Page images and extracted text

[Start of Attachment]

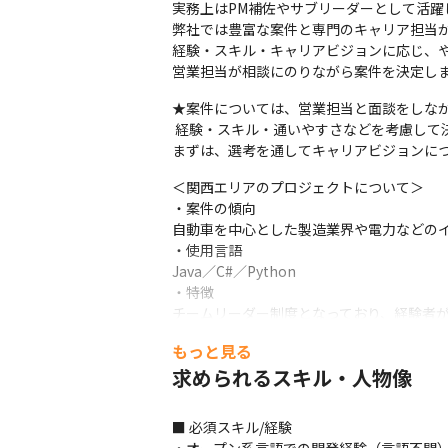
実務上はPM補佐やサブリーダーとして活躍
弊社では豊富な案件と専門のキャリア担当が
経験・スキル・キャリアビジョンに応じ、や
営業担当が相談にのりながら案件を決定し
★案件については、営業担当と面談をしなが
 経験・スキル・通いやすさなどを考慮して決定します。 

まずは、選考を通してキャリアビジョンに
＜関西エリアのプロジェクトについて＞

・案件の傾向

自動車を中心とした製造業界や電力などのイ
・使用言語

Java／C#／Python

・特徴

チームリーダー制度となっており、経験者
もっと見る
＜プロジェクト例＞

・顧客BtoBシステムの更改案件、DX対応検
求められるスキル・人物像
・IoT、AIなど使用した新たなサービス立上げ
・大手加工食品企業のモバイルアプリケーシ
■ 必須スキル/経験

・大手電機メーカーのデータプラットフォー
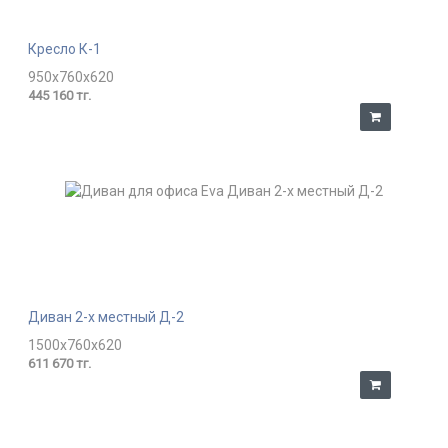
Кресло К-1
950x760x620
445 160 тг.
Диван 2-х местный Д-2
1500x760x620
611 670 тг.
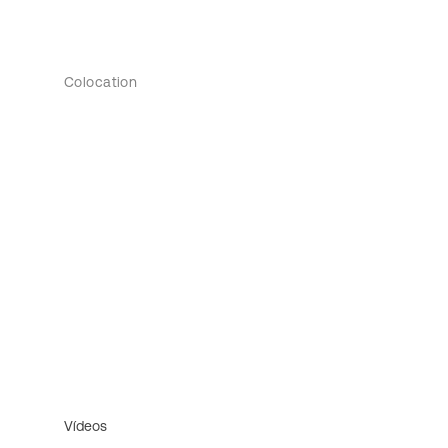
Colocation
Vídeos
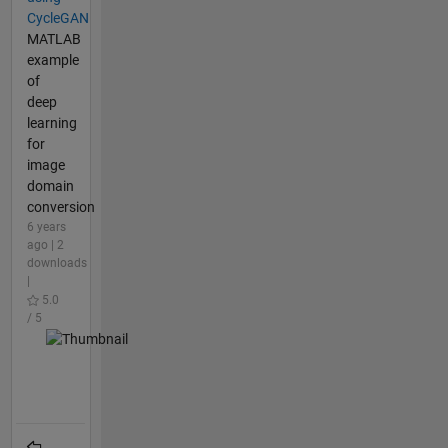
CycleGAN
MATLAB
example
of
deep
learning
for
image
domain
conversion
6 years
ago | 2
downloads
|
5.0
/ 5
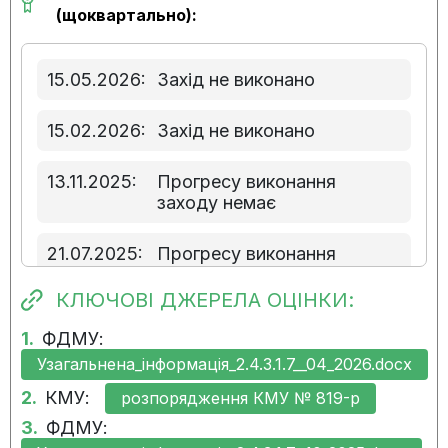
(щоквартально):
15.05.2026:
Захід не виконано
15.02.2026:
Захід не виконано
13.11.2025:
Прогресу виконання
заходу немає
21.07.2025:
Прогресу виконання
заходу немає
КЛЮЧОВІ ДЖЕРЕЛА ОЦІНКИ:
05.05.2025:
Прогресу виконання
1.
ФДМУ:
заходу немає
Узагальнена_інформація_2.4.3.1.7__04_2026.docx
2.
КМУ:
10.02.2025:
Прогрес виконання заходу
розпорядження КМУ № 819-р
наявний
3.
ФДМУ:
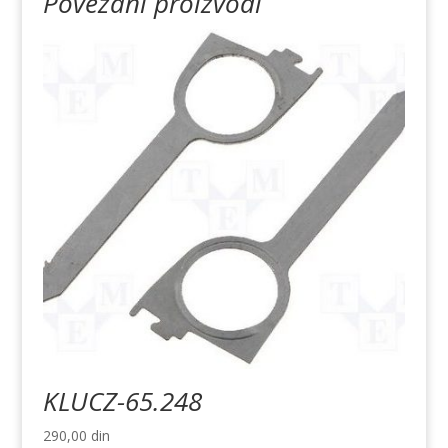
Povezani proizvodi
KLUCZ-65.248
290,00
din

[End of Attachment]

» EXERCISE REQUIREMENTS
Set down the records again exactly as they appear, leaving each picture behind.

» WRITTEN SOLUTION
実務上はPM補佐やサブリーダーとして活躍
弊社では豊富な案件と専門のキャリア担当が
経験・スキル・キャリアビジョンに応じ、や
営業担当が相談にのりながら案件を決定し
★案件については、営業担当と面談をしなが
 経験・スキル・通いやすさなどを考慮して決定します。 

まずは、選考を通してキャリアビジョンに
＜関西エリアのプロジェクトについて＞

・案件の傾向

自動車を中心とした製造業界や電力などのイ
・使用言語

Java／C#／Python

・特徴

チームリーダー制度となっており、経験者
もっと見る
＜プロジェクト例＞

・顧客BtoBシステムの更改案件、DX対応検
求められるスキル・人物像
・IoT、AIなど使用した新たなサービス立上げ
・大手加工食品企業のモバイルアプリケーシ
■ 必須スキル/経験

・大手電機メーカーのデータプラットフォー
Кресло К-1
950x760x620
445 160 тг.
Диван 2-х местный Д-2
1500x760x620
611 670 тг.
Colocation
Vídeos
CycleGAN
MATLAB
example
of
deep
learning
for
image
domain
conversion
6 years
ago | 2
downloads
|
5.0
/ 5
(щоквартально):
15.05.2026:
Захід не виконано
15.02.2026:
Захід не виконано
13.11.2025:
Прогресу виконання
заходу немає
21.07.2025:
Прогресу виконання
заходу немає
КЛЮЧОВІ ДЖЕРЕЛА ОЦІНКИ:
05.05.2025:
Прогресу виконання
1.
ФДМУ:
заходу немає
Узагальнена_інформація_2.4.3.1.7__04_2026.docx
2.
КМУ:
10.02.2025:
Прогрес виконання заходу
розпорядження КМУ № 819-р
наявний
3.
ФДМУ:
Povezani proizvodi
KLUCZ-65.248
290,00
din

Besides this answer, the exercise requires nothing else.